I would suspect that the amount of power of the President of the USA is orders of magnitude greater than the Bill and Melinda Gates foundation. So while they might be on a long list together, they are a bit like comparing our moon and the Sun. So we would have a magnitude issue.
In addition we would have a capabilites issue. The office of the President is much more powerful than Mark Zuckerberg, I would argue, but Meta can also do things that the President could only dream of. Facebook has been an incredible tool for spreading information, both for good and nefarious purposes. The US government could only wish for that ability to reach peoples’ brains.
These thoughts lead me to imagine what you final recommendations will look like, and I am not sure. I suspect you will discover that you end up making very specific suggestions for different insitutions. Other than a standard 80k be flexible and build up your career capital suggestion, I think it might be difficult to give thematic recommendations that are equally useful in all of the types of organizations you tackle here.

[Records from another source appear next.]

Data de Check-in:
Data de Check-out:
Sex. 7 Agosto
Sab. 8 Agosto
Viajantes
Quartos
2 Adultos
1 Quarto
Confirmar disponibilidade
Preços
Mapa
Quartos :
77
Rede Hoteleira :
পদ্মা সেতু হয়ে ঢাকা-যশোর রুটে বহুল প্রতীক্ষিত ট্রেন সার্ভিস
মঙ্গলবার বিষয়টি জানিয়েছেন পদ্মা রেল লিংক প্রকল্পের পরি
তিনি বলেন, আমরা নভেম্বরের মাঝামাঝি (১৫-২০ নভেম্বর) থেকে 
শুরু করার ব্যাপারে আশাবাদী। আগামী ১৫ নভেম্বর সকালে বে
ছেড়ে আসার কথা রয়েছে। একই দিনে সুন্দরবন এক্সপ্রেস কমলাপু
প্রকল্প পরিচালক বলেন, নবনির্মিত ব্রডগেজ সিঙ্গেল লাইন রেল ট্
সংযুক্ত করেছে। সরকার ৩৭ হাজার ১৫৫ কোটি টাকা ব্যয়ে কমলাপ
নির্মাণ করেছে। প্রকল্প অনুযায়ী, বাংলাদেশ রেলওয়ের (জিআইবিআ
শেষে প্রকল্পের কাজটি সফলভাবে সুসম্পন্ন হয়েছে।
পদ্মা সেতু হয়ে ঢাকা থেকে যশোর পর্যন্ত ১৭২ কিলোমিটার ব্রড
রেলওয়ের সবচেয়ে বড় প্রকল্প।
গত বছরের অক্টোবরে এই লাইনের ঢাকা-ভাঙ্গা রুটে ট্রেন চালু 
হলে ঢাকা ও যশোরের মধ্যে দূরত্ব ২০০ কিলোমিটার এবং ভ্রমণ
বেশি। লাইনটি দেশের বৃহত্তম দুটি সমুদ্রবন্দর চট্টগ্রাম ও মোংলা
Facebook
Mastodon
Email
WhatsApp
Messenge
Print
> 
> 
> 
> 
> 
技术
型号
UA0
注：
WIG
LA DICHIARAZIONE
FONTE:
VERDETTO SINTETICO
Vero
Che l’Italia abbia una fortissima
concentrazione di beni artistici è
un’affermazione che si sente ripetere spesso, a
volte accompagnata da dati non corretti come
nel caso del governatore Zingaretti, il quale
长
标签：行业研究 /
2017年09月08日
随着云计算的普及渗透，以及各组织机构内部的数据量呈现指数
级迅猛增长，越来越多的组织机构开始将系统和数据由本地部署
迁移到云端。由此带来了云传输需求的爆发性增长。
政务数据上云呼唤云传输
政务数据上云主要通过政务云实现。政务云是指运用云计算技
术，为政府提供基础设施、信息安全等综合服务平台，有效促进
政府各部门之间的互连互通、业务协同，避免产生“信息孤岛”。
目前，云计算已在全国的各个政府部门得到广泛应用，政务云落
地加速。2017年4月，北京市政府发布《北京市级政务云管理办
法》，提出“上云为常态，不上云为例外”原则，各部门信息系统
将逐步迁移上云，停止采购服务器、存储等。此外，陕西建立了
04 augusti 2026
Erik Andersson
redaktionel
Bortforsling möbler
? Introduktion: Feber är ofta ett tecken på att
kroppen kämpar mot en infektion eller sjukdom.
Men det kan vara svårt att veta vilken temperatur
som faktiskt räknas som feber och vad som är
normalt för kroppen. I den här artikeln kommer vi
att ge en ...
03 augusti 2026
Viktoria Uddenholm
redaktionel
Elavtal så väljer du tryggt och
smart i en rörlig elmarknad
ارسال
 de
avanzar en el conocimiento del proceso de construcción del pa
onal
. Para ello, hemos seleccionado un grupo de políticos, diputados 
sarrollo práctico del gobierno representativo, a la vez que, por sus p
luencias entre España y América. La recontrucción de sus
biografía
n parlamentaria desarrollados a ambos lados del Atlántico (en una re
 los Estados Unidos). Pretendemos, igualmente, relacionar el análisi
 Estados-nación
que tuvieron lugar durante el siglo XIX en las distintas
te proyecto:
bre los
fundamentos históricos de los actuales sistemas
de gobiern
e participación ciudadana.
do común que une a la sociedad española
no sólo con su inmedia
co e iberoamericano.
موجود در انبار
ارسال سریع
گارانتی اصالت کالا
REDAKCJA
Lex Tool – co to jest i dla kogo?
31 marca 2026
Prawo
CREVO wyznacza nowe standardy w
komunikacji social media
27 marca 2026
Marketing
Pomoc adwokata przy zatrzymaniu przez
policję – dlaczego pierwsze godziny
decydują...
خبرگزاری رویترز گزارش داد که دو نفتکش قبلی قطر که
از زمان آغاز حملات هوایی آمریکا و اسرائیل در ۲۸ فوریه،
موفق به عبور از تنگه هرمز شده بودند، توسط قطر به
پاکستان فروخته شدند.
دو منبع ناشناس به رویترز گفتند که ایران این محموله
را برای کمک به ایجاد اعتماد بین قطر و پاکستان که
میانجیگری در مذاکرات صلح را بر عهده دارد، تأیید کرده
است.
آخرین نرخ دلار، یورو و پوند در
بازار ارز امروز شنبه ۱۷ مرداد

Hi Charlie, if you haven’t already read the post we wrote last year introducing the prioritization framework used in this article, I recommend you do so as it goes over many of these theoretical questions in depth. In that post we offered the following characterization of an institution:
As you can see, under this definition there is nothing particularly weird about grouping government and non-government organizations together; they are both formally organized groups of people delineated by legal entities. And even if you were to limit your analysis to, say, tech companies, you would still face the same issue of vastly divergent magnitudes and capabilities within that set of organizations and have to figure out a way to derive meaning from that. Basically, I don’t disagree at all with the observations you’re making, but my takeaway is “yes, and this is all the more reason why a holistic and cross-sector analysis is relevant and valuable,” not “well, I guess we shouldn’t bother because this is all too hard.”
This has always been the plan. I’ve believed and argued for a long time that while institutions have some common features and problems, identifying the most actionable and promising levers for change requires a highly tailored approach. And this type of work seems to me more neglected within EA than more general, intervention-level analysis (e.g., here and here). So I think we are on the same page.